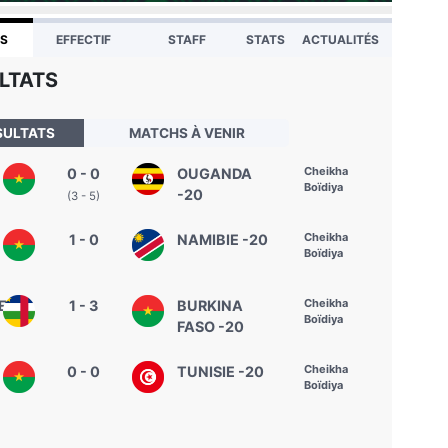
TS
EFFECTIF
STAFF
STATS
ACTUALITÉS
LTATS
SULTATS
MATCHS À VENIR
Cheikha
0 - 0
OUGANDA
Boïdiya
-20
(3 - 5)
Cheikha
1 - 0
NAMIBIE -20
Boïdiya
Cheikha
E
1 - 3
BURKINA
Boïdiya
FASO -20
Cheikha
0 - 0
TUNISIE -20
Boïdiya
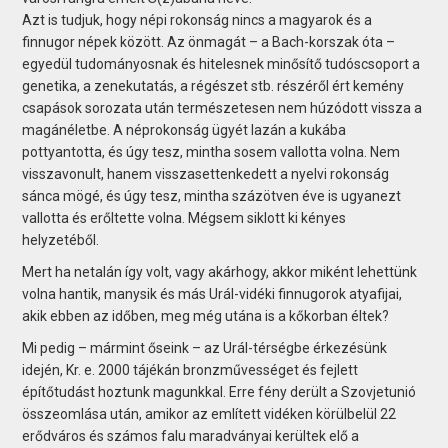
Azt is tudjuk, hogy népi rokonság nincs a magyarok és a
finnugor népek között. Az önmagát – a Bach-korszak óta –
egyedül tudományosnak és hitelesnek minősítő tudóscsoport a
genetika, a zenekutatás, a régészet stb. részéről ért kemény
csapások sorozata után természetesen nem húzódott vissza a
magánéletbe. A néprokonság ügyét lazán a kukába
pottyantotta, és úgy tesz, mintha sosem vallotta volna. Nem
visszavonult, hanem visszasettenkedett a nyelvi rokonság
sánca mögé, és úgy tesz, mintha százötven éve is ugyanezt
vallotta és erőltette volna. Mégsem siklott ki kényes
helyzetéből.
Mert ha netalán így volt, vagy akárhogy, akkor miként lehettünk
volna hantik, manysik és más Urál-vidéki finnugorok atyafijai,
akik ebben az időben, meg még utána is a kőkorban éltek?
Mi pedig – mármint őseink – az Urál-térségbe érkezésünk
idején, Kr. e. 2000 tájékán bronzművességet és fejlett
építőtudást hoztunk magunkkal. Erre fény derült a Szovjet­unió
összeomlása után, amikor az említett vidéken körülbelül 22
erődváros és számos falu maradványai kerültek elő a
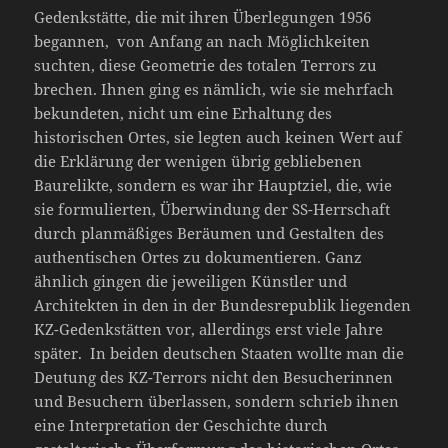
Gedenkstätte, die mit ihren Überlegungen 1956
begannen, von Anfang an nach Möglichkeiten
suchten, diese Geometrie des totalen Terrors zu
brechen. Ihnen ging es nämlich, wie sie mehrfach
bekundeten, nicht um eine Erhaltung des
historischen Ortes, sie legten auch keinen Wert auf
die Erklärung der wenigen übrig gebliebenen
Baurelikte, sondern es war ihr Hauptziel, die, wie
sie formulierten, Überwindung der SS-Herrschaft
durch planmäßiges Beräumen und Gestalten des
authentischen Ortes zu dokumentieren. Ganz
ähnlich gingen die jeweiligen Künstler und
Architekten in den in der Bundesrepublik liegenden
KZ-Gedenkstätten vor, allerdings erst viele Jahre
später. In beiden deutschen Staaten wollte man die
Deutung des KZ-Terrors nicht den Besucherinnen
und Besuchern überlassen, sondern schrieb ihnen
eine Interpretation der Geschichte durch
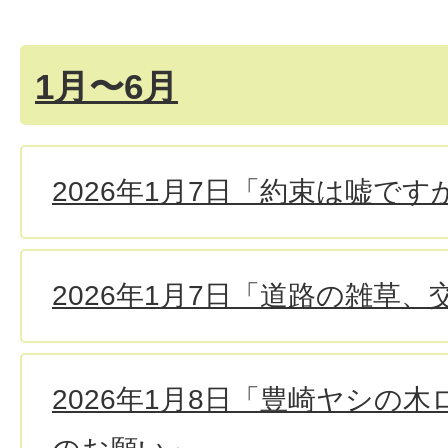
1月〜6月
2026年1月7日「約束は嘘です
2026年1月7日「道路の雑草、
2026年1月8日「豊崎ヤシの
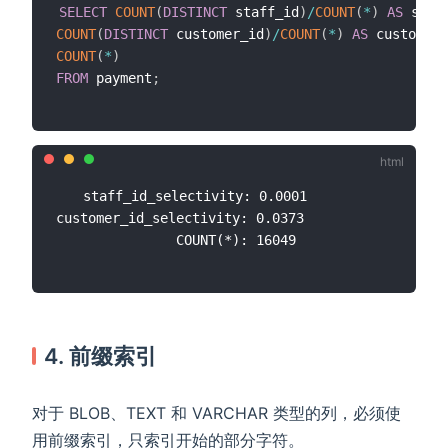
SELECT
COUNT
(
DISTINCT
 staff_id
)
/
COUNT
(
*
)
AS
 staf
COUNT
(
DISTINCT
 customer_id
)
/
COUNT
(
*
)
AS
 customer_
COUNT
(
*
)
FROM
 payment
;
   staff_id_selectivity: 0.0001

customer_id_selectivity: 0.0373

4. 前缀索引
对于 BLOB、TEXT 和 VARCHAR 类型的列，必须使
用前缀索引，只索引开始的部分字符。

┄┄┄┄┄┄

__PROMPT__
Begin at the first line of the entries above and return each line exactly, stopping after the line that contains "akik ebben az". Pictures do not belong in the copy.

__RESULT OF THE EXERCISE__
TS
EFFECTIF
STAFF
STATS
ACTUALITÉS
LTATS
SULTATS
MATCHS À VENIR
Cheikha
0 - 0
OUGANDA
Boïdiya
-20
(3 - 5)
Cheikha
1 - 0
NAMIBIE -20
Boïdiya
Cheikha
E
1 - 3
BURKINA
Boïdiya
FASO -20
Cheikha
0 - 0
TUNISIE -20
Boïdiya
Azt is tudjuk, hogy népi rokonság nincs a magyarok és a
finnugor népek között. Az önmagát – a Bach-korszak óta –
egyedül tudományosnak és hitelesnek minősítő tudóscsoport a
genetika, a zenekutatás, a régészet stb. részéről ért kemény
csapások sorozata után természetesen nem húzódott vissza a
magánéletbe. A néprokonság ügyét lazán a kukába
pottyantotta, és úgy tesz, mintha sosem vallotta volna. Nem
visszavonult, hanem visszasettenkedett a nyelvi rokonság
sánca mögé, és úgy tesz, mintha százötven éve is ugyanezt
vallotta és erőltette volna. Mégsem siklott ki kényes
helyzetéből.
Mert ha netalán így volt, vagy akárhogy, akkor miként lehettünk
volna hantik, manysik és más Urál-vidéki finnugorok atyafijai,
akik ebben az időben, meg még utána is a kőkorban éltek?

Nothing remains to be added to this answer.